The longest nationwide power outage in world history is threatening to plunge Venezuela into even further chaos.
Shops, businesses, schools and hotels are closed because of the lack of power.
Communication and telephone systems have collapsed.
There are no flights from any of the country’s airports.
There is no water in taps. People are queuing with bottles at mountain wells.
Hospitals already severely malfunctioning through chronic shortages of medical supplies are struggling to keep patients alive.
In one of the main indoor markets in downtown Caracas we found people and stall owners conversing in a virtual twilight, although it was the middle of the day. Like everywhere else in the country, there is no power here.
The only light comes from the fishmonger. They are the only ones in this huge market complex with a generator.
The butchers’ shops are mainly shuttered and empty. In some the meat is just rotting away.
Fruit and veg is available but can only be paid for with a bank card, if they can get a signal for the machine, or US dollars.
The country’s hyper-inflation basically means there is no local money, or certainly not enough you could find to pay for anything.
Rosa Gonzalez, running her fruit store, told me she is letting people have fruit that is about to go off in the hope that they will pay her later. Her stock needs light and coolers. She has nothing.
“We are accepting dollars, lots of people come with dollars. We also accept euros and bank transfers,” she told me.
“Sometimes we let people take the food and come back and pay another day, and if they don’t come back, well that’s how it is.”
This is the country with the largest known oil reserves in the world. They barely charge for it. But without power one can’t get to it.
Everyone is affected in Venezuela but it’s the middle classes, unused to being short of anything, who are suffering the most.
They seem at a total loss as to what to do. Many have reverted to booking themselves into five star hotels to survive the “disaster”.
But power is going out in the hotels as well, as overloaded generators are burning up.
What was normally considered an absolute given in this society is falling apart, and not slowly.
This is the country with the largest known oil reserves in the world. They barely charge for it. But without power one can’t get to it. It’s sort of priceless now.

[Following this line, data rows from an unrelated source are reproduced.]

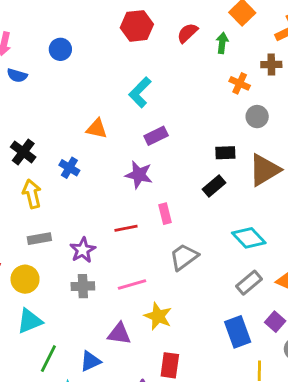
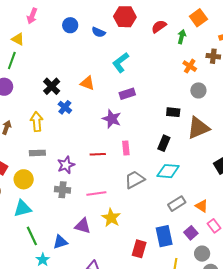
blue semicircle: (17, 75) -> (99, 32), moved
black cross: (23, 152) -> (52, 86), moved
black rectangle: (214, 186) -> (164, 143), moved, turned -35
cyan diamond: (249, 238) -> (168, 171), moved, turned -50
green line: (48, 359) -> (32, 236), turned -60
red rectangle: (170, 365) -> (139, 249), moved

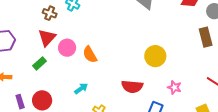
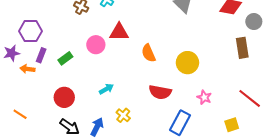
red triangle: (47, 38) -> (119, 32), moved, turned 42
orange semicircle: (90, 54) -> (149, 53), moved
purple rectangle: (20, 102) -> (41, 55), moved, turned 32

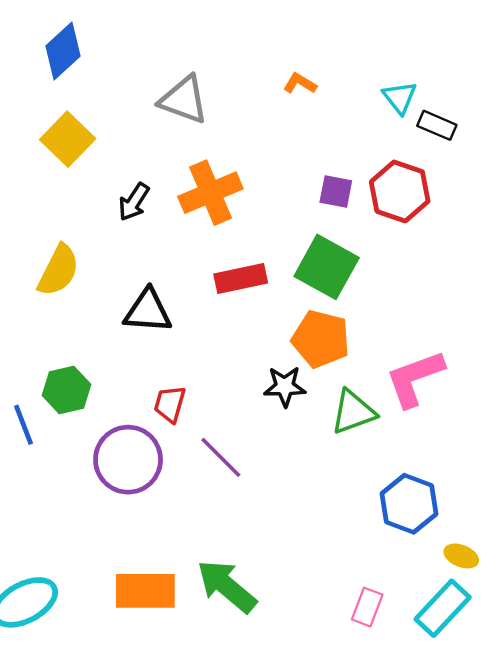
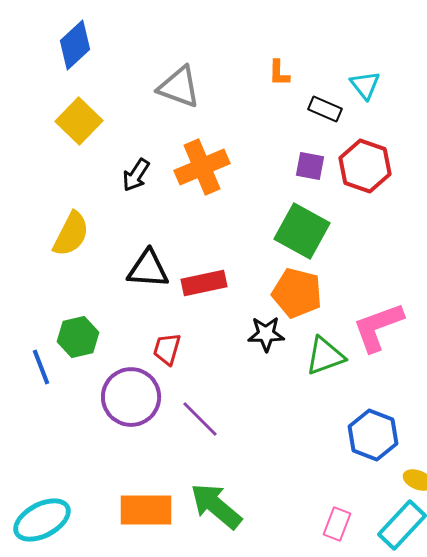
orange L-shape: (300, 84) -> (279, 73), turned -120
black rectangle: (437, 125) -> (325, 109), moved
red rectangle: (241, 279) -> (204, 283), moved
purple line: (221, 457) -> (200, 419), moved

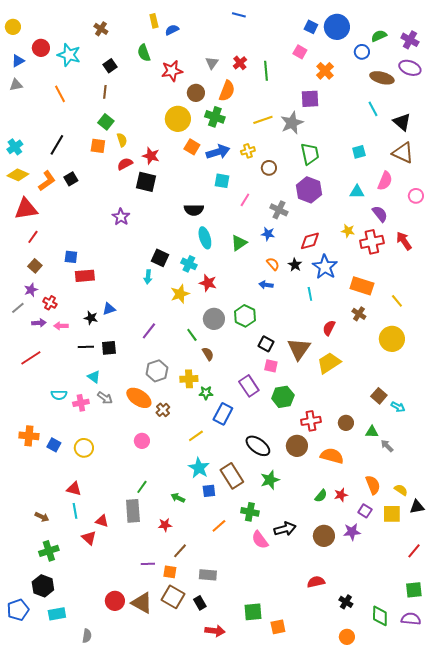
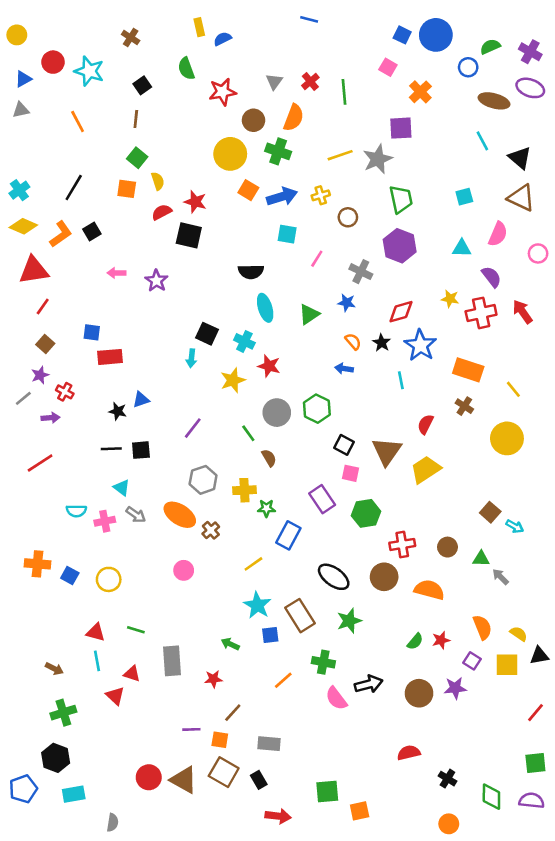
pink arrow: (61, 326) -> (116, 273), moved
green line: (142, 487) -> (136, 630), moved, turned 72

The queue for one garage with a generator is miles long.
Driving around the city it is easy to see how things can fall apart.
Long tunnels are now pitch black.
On motorways cars simply pull over in the fast lane if they find a place with a telephone signal.
People now stand in line outside supermarkets, not to go in, but in the hope they may eventually open.
The political crisis here could soon be eclipsed by this increasingly dangerous national disaster.
Interestingly for the poorest classes, who live in the barrios to the far east and west of the capital and are used to this sort of thing, life is pretty much the same as always. The power cut is levelling the playing field.